In the first figure, it shows the trends of the different number of adults with diabetes in that region over time and the increase of population growth with its rise of prevalence in the second figure (Worldwide trends in diabetes since 1980: a pooled analysis of 751 population-based studies with 4.4 million participants, 2016).
A hypothesis that could explain the patterns and factors that increase the risk of disease of diabetes, can be the environmental, diet and lifestyle of individuals that do not engage in being mindful of the kind of behavior they live. A Hispanic, African American or another minority individual can live in an environment that may not have the best surroundings and have easy access to foods that are not always good for the body and neglecting the seriousness of active, regular physical activity. Those that live an active lifestyle that consists of eating balanced meals, exercising regularly, and promoting the importance of living a mindful lifestyle can lower the risk of getting diabetes significantly. There is also the potential of these individuals that do not have the money or ability to buy healthier foods due to the cost of fruits and vegetables being more expensive than picking up a $5 pizza for dinner at night. Then comes the issue of health care and if the individual has the ability to visit the doctors often to prevent the risk of diabetes or to those that already have it, having enough income to be able to support and treat their diabetes. It is very important to have this because without it, it is easy for those to neglect the health care needs they may need and focus on just survival and getting through life.
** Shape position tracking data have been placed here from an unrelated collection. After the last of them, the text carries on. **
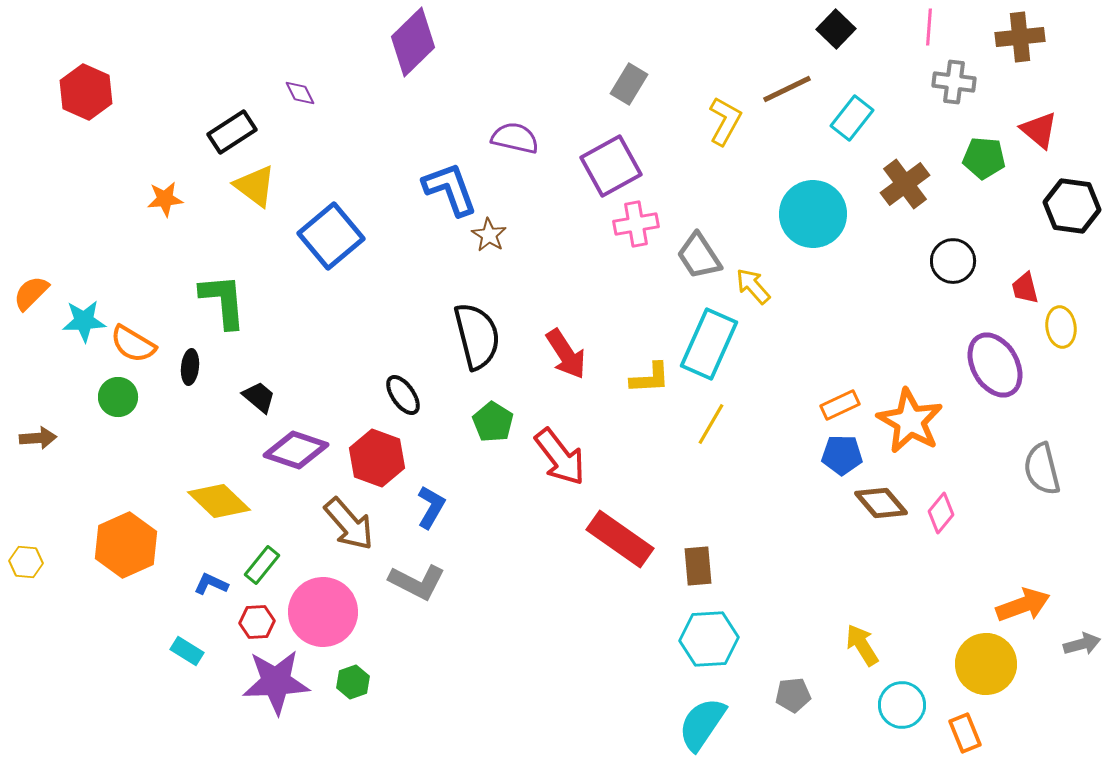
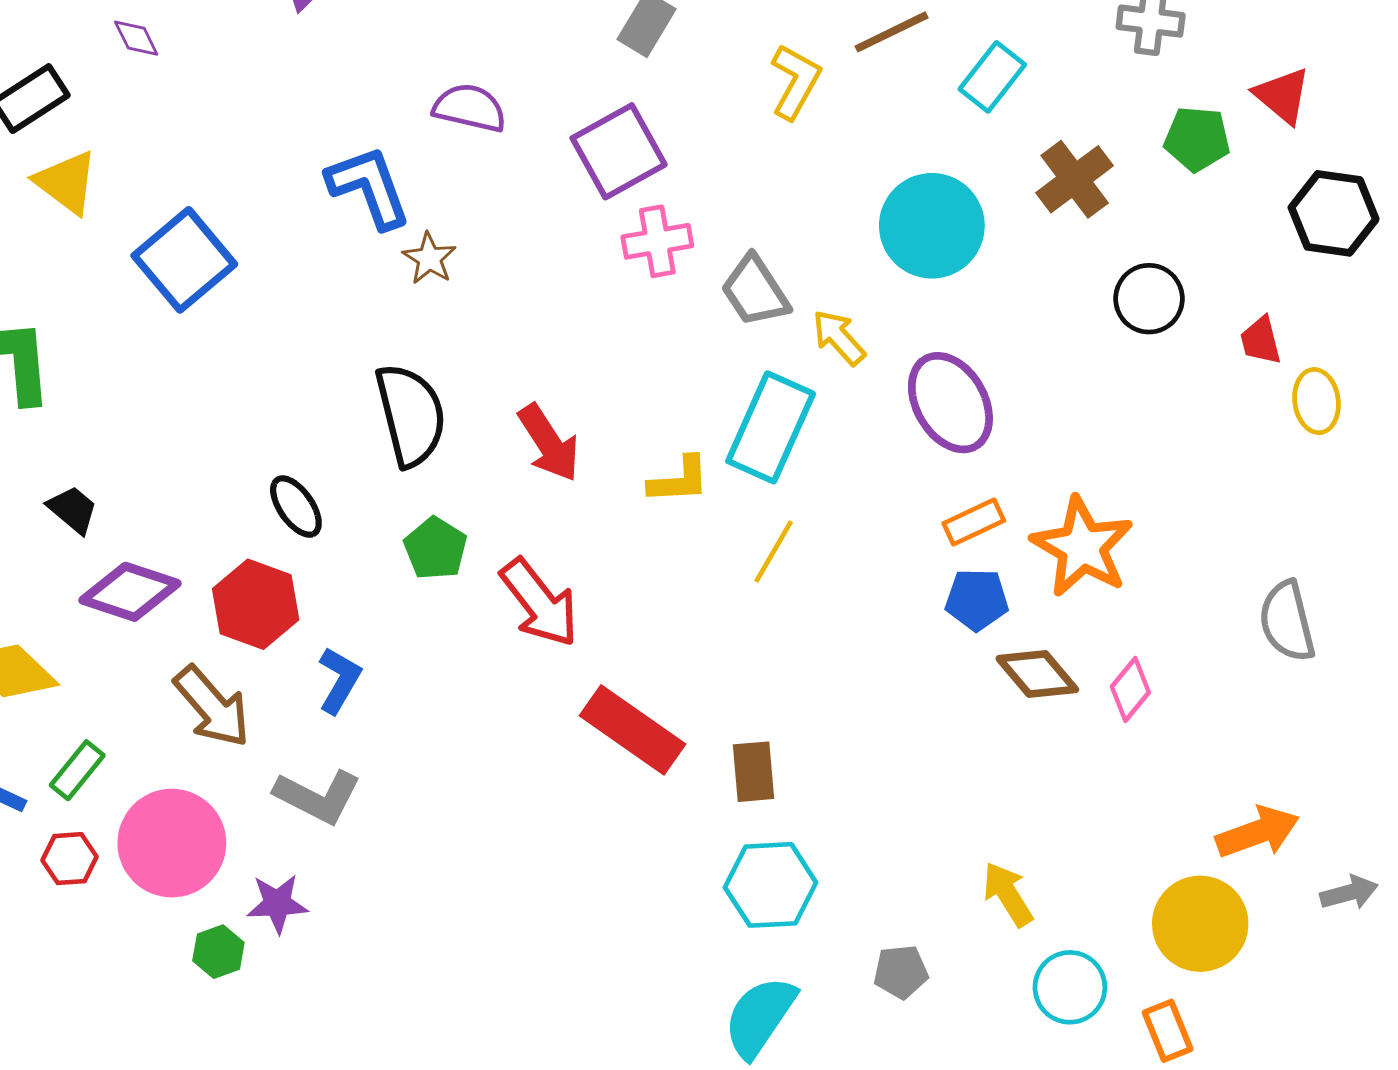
purple ellipse: (995, 365) -> (950, 403), moved
purple star: (276, 682) -> (277, 904), moved, size x0.6

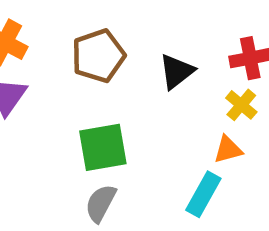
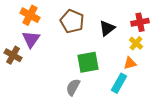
brown pentagon: (98, 56) -> (72, 21), turned -30
green square: (103, 147) -> (88, 62), moved

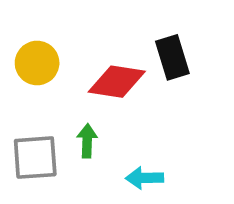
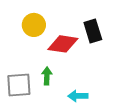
yellow circle: (37, 63) -> (34, 25), moved

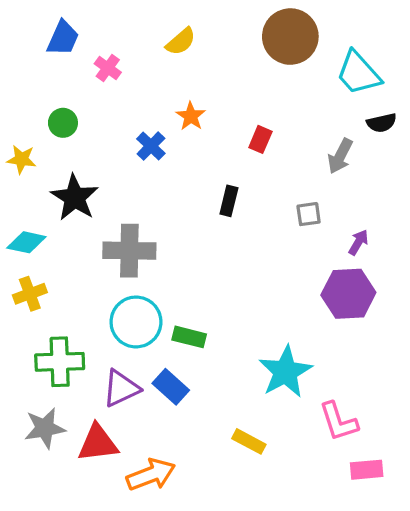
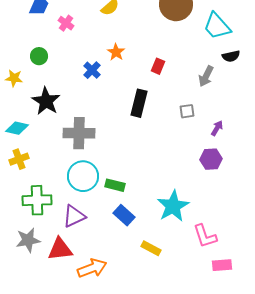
black rectangle: (229, 201) -> (139, 103), size x1.5
purple hexagon: (348, 294) -> (211, 159), size x0.7
blue rectangle: (171, 387) -> (124, 215), moved

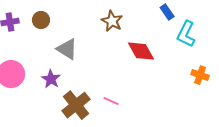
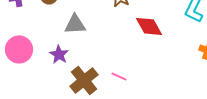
gray triangle: (67, 49) -> (75, 24), turned -35

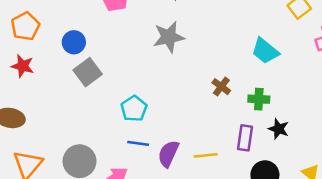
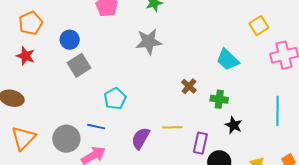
purple rectangle: (245, 138) -> (200, 143), moved
blue line: (138, 143) -> (96, 127), moved
yellow line: (206, 155) -> (172, 127), moved

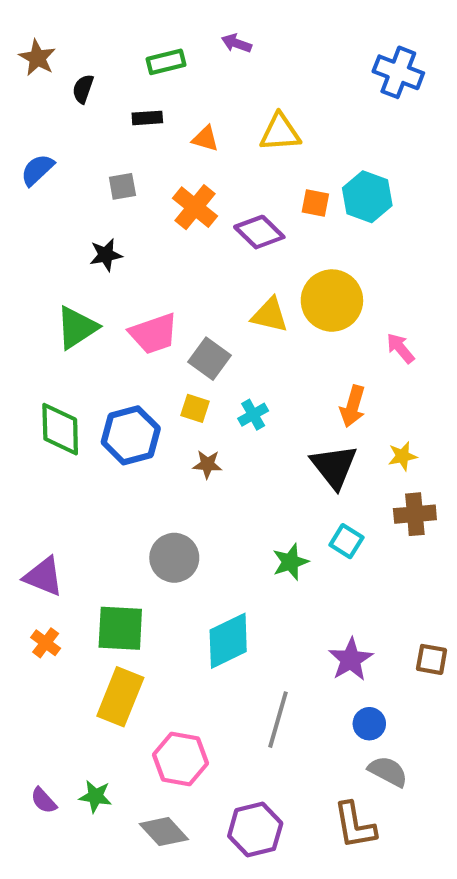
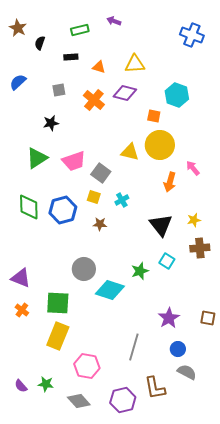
orange square: (315, 203) -> (154, 116), moved
purple diamond: (259, 232) -> (125, 93), moved, turned -30
orange arrow: (353, 406) -> (170, 182), moved
cyan diamond: (228, 641) -> (110, 290), moved, turned 44
brown L-shape: (355, 825) -> (155, 388), moved

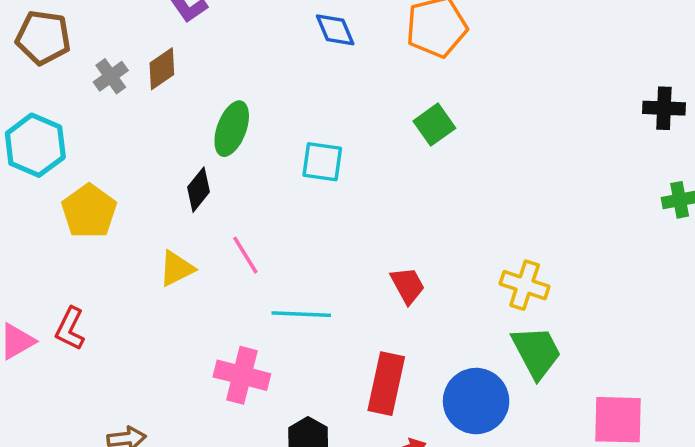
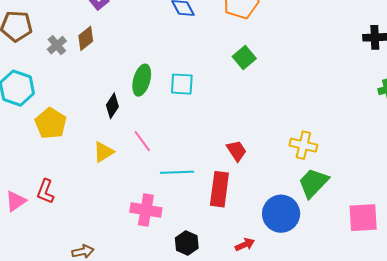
green ellipse: (232, 129) -> (142, 80), moved
green trapezoid: (536, 352) -> (313, 183), turned -104
red rectangle: (386, 384) -> (219, 189), moved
Some areas that can be more epidemiologic researched on this topic of diabetes can be studying the ages in which individuals are more susceptible to developing diabetes and when it is likely to start, progress and hopefully prevent before the disease fully appears. There can also be the research of different countries and how they compare to those in the United States with individuals who are most likely to be at risk due to healthcare, lifestyle and diet. Another epidemiologic research is finding the true prevalence of type 1 and type 2 diabetes and finding other ways to test it other than conducting glucose tests. Finding other ways to test for diabetes can lead to early knowledge of it is susceptible to an individual and hopefully allow time to prevent it.